Sudbury

Sudbury sex worker groups worry over pending legislation

A group promoting harm reduction for sex workers in Sudbury is worried that its operations could be affected by the government's new prostitution bill.
Since the Supreme Court of Canada struck down the country's prostitution laws, the federal government is relying on Bill C-36 to replace them. But the Sex Workers Advisory Network of Sudbury is worried that the bill could push the industry further underground. (Dan Riedlhuber/Reuters)

A group promoting harm reduction for sex workers in Sudbury is worried that its operations could be affected by the government's new prostitution bill.

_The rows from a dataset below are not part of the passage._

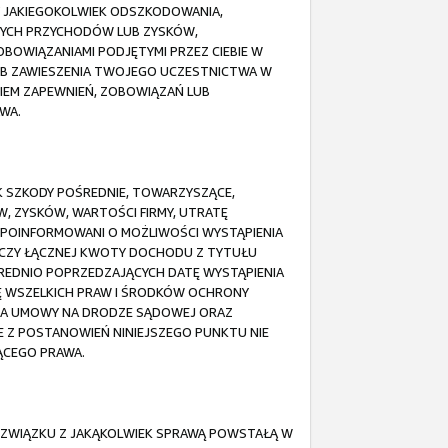
Y JAKIEGOKOLWIEK ODSZKODOWANIA,
NYCH PRZYCHODÓW LUB ZYSKÓW,
ZOBOWIĄZANIAMI PODJĘTYMI PRZEZ CIEBIE W
LUB ZAWIESZENIA TWOJEGO UCZESTNICTWA W
NIEM ZAPEWNIEŃ, ZOBOWIĄZAŃ LUB
WA.
EK SZKODY POŚREDNIE, TOWARZYSZĄCE,
, ZYSKÓW, WARTOŚCI FIRMY, UTRATĘ
 POINFORMOWANI O MOŻLIWOŚCI WYSTĄPIENIA
OCZY ŁĄCZNEJ KWOTY DOCHODU Z TYTUŁU
REDNIO POPRZEDZAJĄCYCH DATĘ WYSTĄPIENIA
IĘ WSZELKICH PRAW I ŚRODKÓW OCHRONY
NIA UMOWY NA DRODZE SĄDOWEJ ORAZ
 Z POSTANOWIEŃ NINIEJSZEGO PUNKTU NIE
ĄCEGO PRAWA.
 ZWIĄZKU Z JAKĄKOLWIEK SPRAWĄ POWSTAŁĄ W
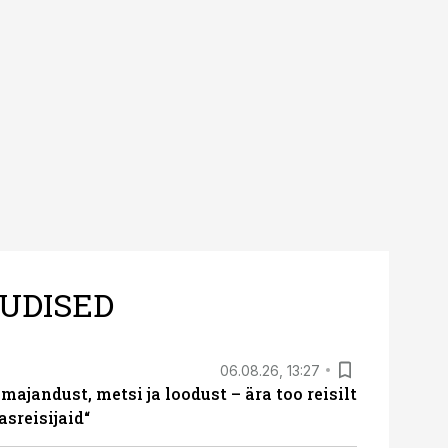
UDISED
06.08.26, 13:27
majandust, metsi ja loodust – ära too reisilt
sreisijaid“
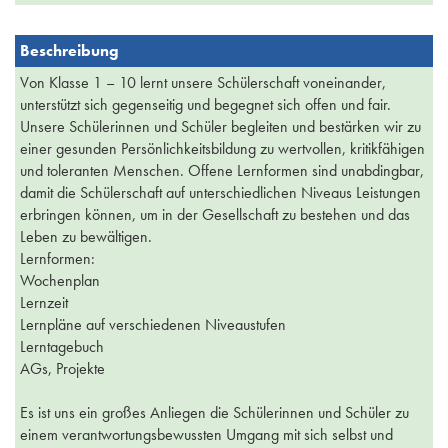
Beschreibung
Von Klasse 1 – 10 lernt unsere Schülerschaft voneinander,
unterstützt sich gegenseitig und begegnet sich offen und fair.
Unsere Schülerinnen und Schüler begleiten und bestärken wir zu
einer gesunden Persönlichkeitsbildung zu wertvollen, kritikfähigen
und toleranten Menschen. Offene Lernformen sind unabdingbar,
damit die Schülerschaft auf unterschiedlichen Niveaus Leistungen
erbringen können, um in der Gesellschaft zu bestehen und das
Leben zu bewältigen.
Lernformen:
Wochenplan
Lernzeit
Lernpläne auf verschiedenen Niveaustufen
Lerntagebuch
AGs, Projekte
Es ist uns ein großes Anliegen die Schülerinnen und Schüler zu
einem verantwortungsbewussten Umgang mit sich selbst und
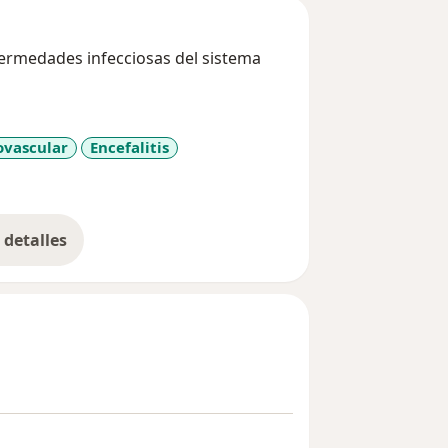
fermedades infecciosas del sistema
ovascular
Encefalitis
seases
detalles
bre la experiencia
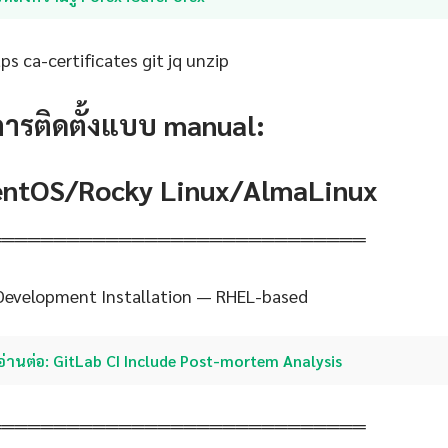
s ca-certificates git jq unzip
การติดตั้งแบบ manual:
CentOS/Rocky Linux/AlmaLinux
═════════════════════════════
 Development Installation — RHEL-based
อ่านต่อ: GitLab CI Include Post-mortem Analysis
═════════════════════════════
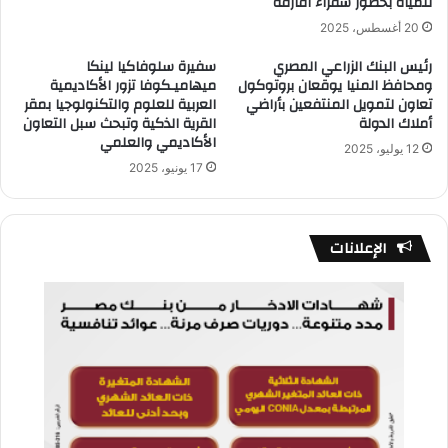
للمياه بحضور سفراء أفارقة
20 أغسطس، 2025
رئيس البنك الزراعي المصري
سفيرة سلوفاكيا لينكا
ومحافظ المنيا يوقعان بروتوكول
ميهاميـكوفا تزور الأكاديمية
تعاون لتمويل المنتفعين بأراضي
العربية للعلوم والتكنولوجيا بمقر
أملاك الدولة
القرية الذكية وتبحث سبل التعاون
الأكاديمي والعلمي
12 يوليو، 2025
17 يونيو، 2025
الإعلانات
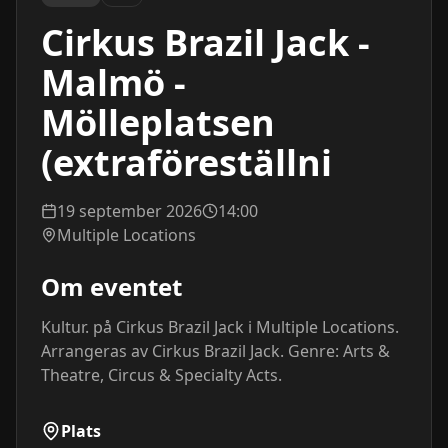
Cirkus Brazil Jack -
Malmö -
Mölleplatsen
(extraföreställni
19 september 2026
14:00
Multiple Locations
Om eventet
Kultur. på Cirkus Brazil Jack i Multiple Locations. 
Arrangeras av Cirkus Brazil Jack. Genre: Arts & 
Theatre, Circus & Specialty Acts.
Plats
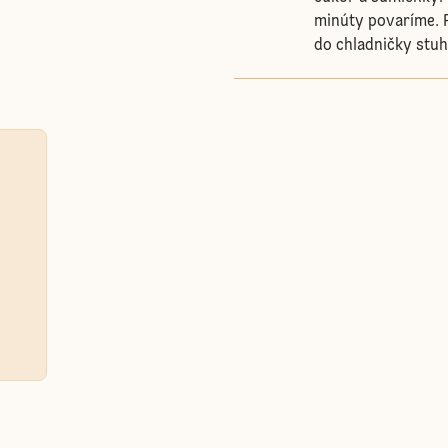
minúty povaríme. P
do chladničky stuh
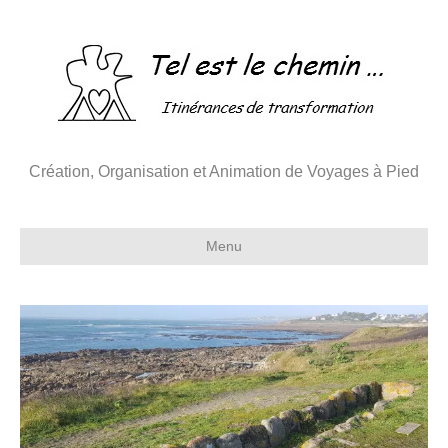
Création, Organisation et Animation de Voyages à Pied
Menu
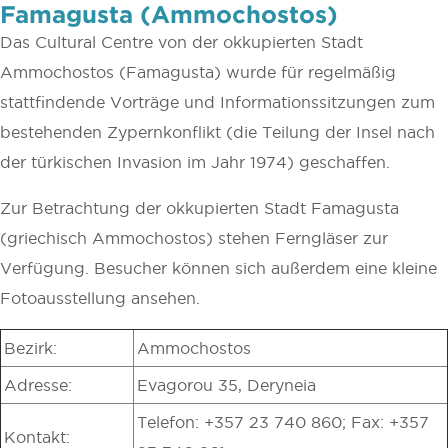
Famagusta (Ammochostos)
Das Cultural Centre von der okkupierten Stadt
Ammochostos (Famagusta) wurde für regelmäßig
stattfindende Vorträge und Informationssitzungen zum
bestehenden Zypernkonflikt (die Teilung der Insel nach
der türkischen Invasion im Jahr 1974) geschaffen.
Zur Betrachtung der okkupierten Stadt Famagusta
(griechisch Ammochostos) stehen Ferngläser zur
Verfügung. Besucher können sich außerdem eine kleine
Fotoausstellung ansehen.
Bezirk:
Ammochostos
Adresse:
Evagorou 35, Deryneia
Telefon: +357 23 740 860; Fax: +357
Kontakt:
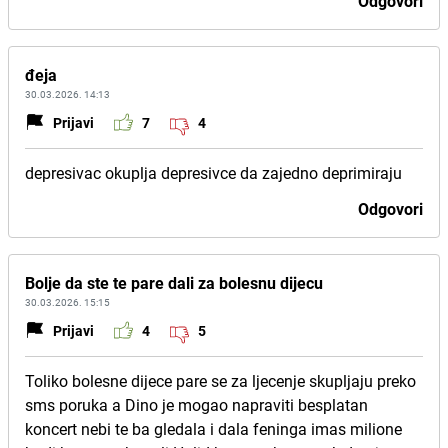
Odgovori
đeja
30.03.2026. 14:13
Prijavi
7
4
depresivac okuplja depresivce da zajedno deprimiraju
Odgovori
Bolje da ste te pare dali za bolesnu dijecu
30.03.2026. 15:15
Prijavi
4
5
Toliko bolesne dijece pare se za ljecenje skupljaju preko
sms poruka a Dino je mogao napraviti besplatan
koncert nebi te ba gledala i dala feninga imas milione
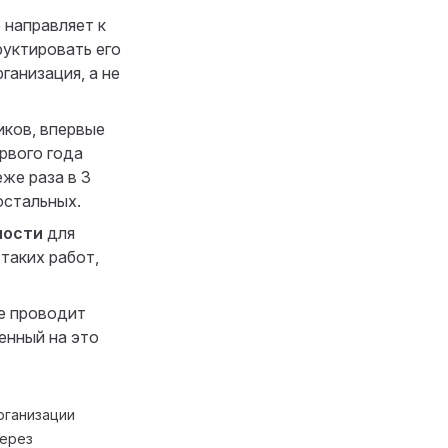
 направляет к
руктировать его
ганизация, а не
ков, впервые
рвого года
же раза в 3
остальных.
ности
для
таких работ,
е проводит
енный на это
рганизации
через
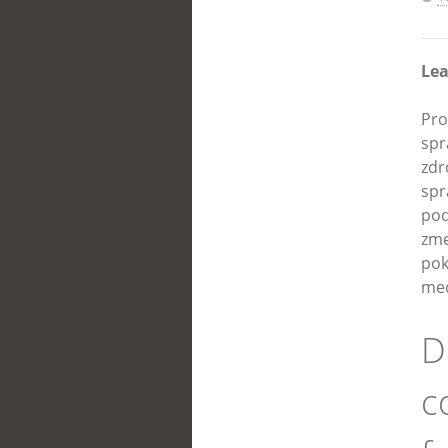
Lea
Pro
spr
zdr
spr
pod
zmę
pok
med
D
c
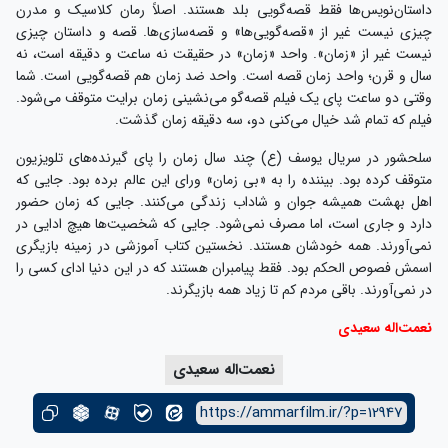
داستان‌نویس‌ها فقط قصه‌گویی بلد هستند. اصلاً رمان کلاسیک و مدرن
چیزی نیست غیر از «قصه‌گویی‌ها» و قصه‌سازی‌ها. قصه و داستان چیزی
نیست غیر از «زمان». واحد «زمان» در حقیقت نه ساعت و دقیقه است، نه
سال و قرن؛ واحد زمان قصه است. واحد ضد زمان هم قصه‌گویی است. شما
وقتی دو ساعت پای یک فیلم قصه‌گو می‌نشینی زمان برایت متوقف می‌شود.
فیلم که تمام شد خیال می‌کنی دو، سه دقیقه زمان گذشت.
سلحشور در سریال یوسف (ع) چند سال زمان را پای گیرنده‌های تلویزیون
متوقف کرده بود. بیننده را به «بی زمان» ورای این عالم برده بود. جایی که
اهل بهشت همیشه جوان و شاداب زندگی می‌کنند. جایی که زمان حضور
دارد و جاری است، اما مصرف نمی‌شود. جایی که شخصیت‌ها هیچ ادایی در
نمی‌آورند. همه خودشان هستند. نخستین کتاب آموزشی در زمینه‌ بازیگری
اسمش فصوص الحکم بود. فقط پیامبران هستند که در این دنیا ادای کسی را
در نمی‌آورند. باقی مردم کم تا زیاد همه بازیگرند.
نعمت‌اله سعیدی
نعمت‌اله سعيدي
https://ammarfilm.ir/?p=12947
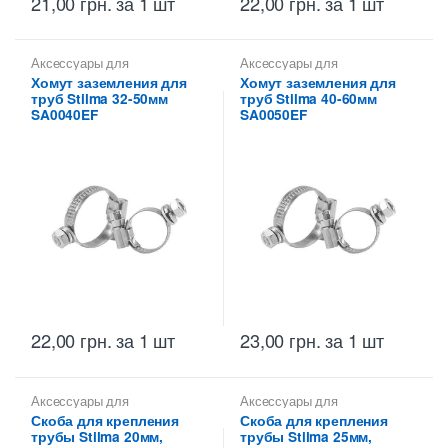
21,00
грн.
за 1 шт
22,00
грн.
за 1 шт
Аксессуары для
Аксессуары для
металлических труб
,
Скобы
металлических труб
,
Скобы
Хомут заземления для
Хомут заземления для
монтажные для
монтажные для
труб Stilma 32-50мм
труб Stilma 40-60мм
металлических труб Stilma
металлических труб Stilma
SA0040EF
SA0050EF
22,00
грн.
за 1 шт
23,00
грн.
за 1 шт
Аксессуары для
Аксессуары для
металлических труб
,
Скобы
металлических труб
,
Скобы
Скоба для крепления
Скоба для крепления
монтажные для
монтажные для
трубы Stilma 20мм,
трубы Stilma 25мм,
металлических труб Stilma
металлических труб Stilma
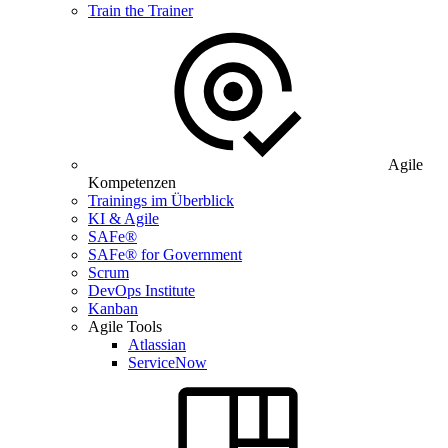
Train the Trainer
Agile
Kompetenzen
Trainings im Überblick
KI & Agile
SAFe®
SAFe® for Government
Scrum
DevOps Institute
Kanban
Agile Tools
Atlassian
ServiceNow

One of the founding members of the Sex Workers Advisory Network of Sudbury (SWANS) said the proposed legislation could spell problems for how it reaches out to sex workers.

“There goes the connections that we've made with these people,” said Sati Raitis.

They would have nowhere to run to, no one to turn to.- Sati Raitis, Sex Workers Advisory Network of Sudbury 

“There goes the funding and the tools and the educational materials that we hand out to them to keep them safe and let them know that we're here for them. Our future is in limbo.”

The Supreme Court of Canada struck down Canada's prostitution laws last December.

The federal government has until the end of the year to bring in new legislation. It’s hoping Bill C-36 will be approved.

Raitis said she worries the bill could push the industry further underground.

"[Sex workers] would have nowhere to run to, no one to turn to."

Bill C-36 would also criminalize Johns.

SWANS advisor and facilitator Tracy Gregory said that would limit the amount of time a sex worker has to screen her clients.

"She has to be able to assess that person and make sure that there's not two other people hiding in the back seat,” she said.

The co-founder of Project Peace in Sudbury, Christine Schmidt, said she thinks the conversation about sex work needs to change.

“What does sex work look like as a future in Canadian society? Is this something that we want normalized?"

The federal government has until the end of the year to listen to those conversations before bringing in the new prostitution legislation.